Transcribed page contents
....................
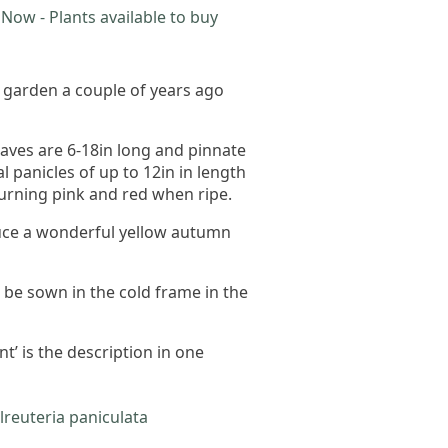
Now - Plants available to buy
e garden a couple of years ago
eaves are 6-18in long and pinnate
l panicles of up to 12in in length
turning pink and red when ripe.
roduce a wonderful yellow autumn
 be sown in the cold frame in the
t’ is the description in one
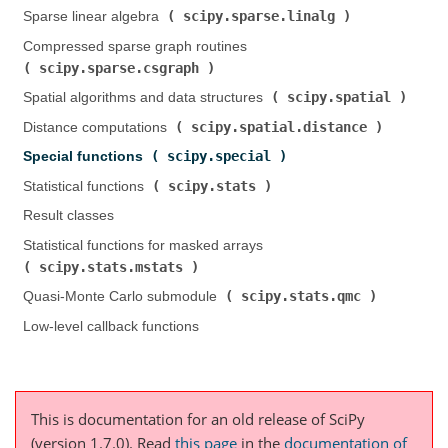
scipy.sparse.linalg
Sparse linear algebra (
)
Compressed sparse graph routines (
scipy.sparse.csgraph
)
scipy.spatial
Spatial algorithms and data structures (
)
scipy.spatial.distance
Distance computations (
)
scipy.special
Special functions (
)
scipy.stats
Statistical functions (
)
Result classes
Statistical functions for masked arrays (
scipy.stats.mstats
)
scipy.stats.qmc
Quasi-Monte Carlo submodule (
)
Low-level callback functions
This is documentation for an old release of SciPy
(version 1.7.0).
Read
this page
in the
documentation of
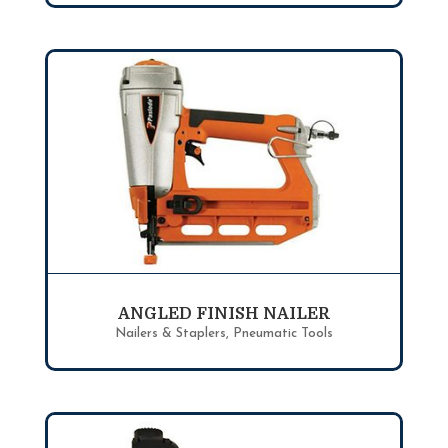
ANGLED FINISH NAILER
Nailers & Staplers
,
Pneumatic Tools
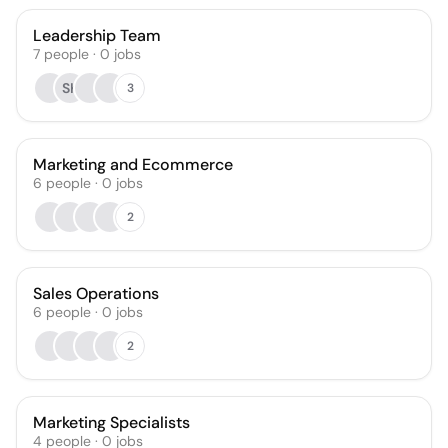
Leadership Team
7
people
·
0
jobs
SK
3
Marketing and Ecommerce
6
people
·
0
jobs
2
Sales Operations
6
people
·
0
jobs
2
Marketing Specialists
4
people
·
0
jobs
....................
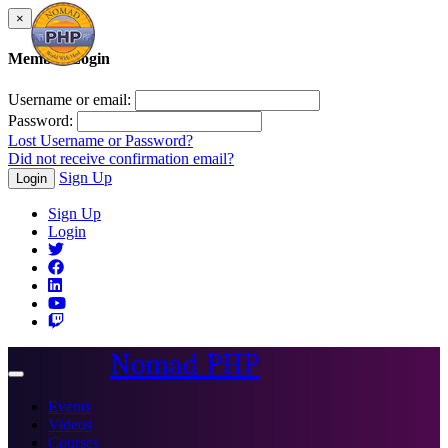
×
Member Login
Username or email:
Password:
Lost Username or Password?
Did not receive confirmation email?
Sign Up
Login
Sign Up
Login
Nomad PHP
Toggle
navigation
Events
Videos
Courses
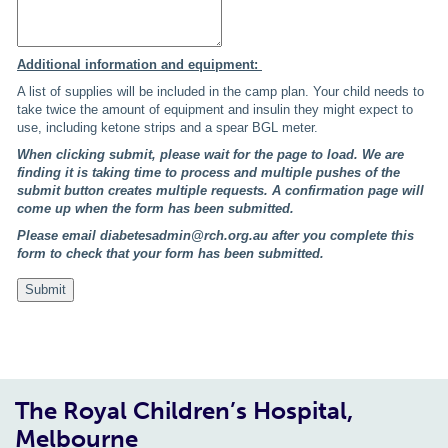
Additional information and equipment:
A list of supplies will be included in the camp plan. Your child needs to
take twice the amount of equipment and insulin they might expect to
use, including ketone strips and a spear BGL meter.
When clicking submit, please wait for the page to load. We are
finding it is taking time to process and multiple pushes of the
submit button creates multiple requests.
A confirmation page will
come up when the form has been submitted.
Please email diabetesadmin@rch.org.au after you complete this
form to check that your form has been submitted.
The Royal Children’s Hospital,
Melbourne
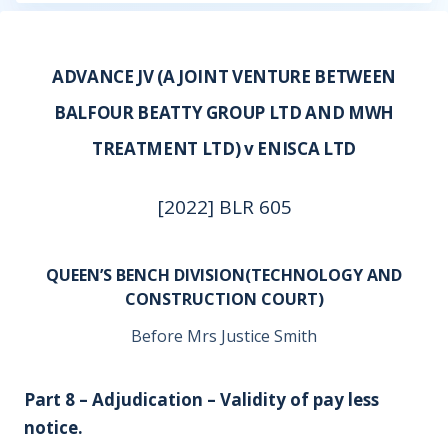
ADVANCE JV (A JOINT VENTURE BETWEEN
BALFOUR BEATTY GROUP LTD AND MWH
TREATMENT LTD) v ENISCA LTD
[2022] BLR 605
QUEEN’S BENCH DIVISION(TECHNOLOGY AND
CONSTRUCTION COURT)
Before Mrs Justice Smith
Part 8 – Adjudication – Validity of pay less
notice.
....................
◆ Try it
Copy only the lines above from the one containing "Now - Plants available to buy" through the one containing "Compressed sparse graph", both included. Leave out the pictures.

◆ Reply to the task
Now - Plants available to buy
e garden a couple of years ago
eaves are 6-18in long and pinnate
l panicles of up to 12in in length
turning pink and red when ripe.
roduce a wonderful yellow autumn
 be sown in the cold frame in the
t’ is the description in one
scipy.sparse.linalg
Sparse linear algebra (
)
Compressed sparse graph routines (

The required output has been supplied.